WHAT THIS TASK INVOLVES | Omit the pictures, but give back every entry below exactly as written.

WORKING DATA |
=== Begin Enclosure ===

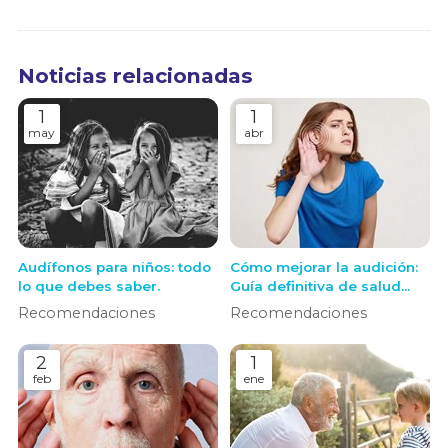
Noticias relacionadas
1
1
may
abr
Audífonos para niños: todo
Cómo mejorar la audición:
lo que debes saber.
Guía definitiva de salud
auditiva y soluciones
Recomendaciones
Recomendaciones
modernas
2
1
feb
ene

=== End Enclosure ===

THE COMPLETED TASK |
Noticias relacionadas
1
1
may
abr
Audífonos para niños: todo
Cómo mejorar la audición:
lo que debes saber.
Guía definitiva de salud
auditiva y soluciones
Recomendaciones
Recomendaciones
modernas
2
1
feb
ene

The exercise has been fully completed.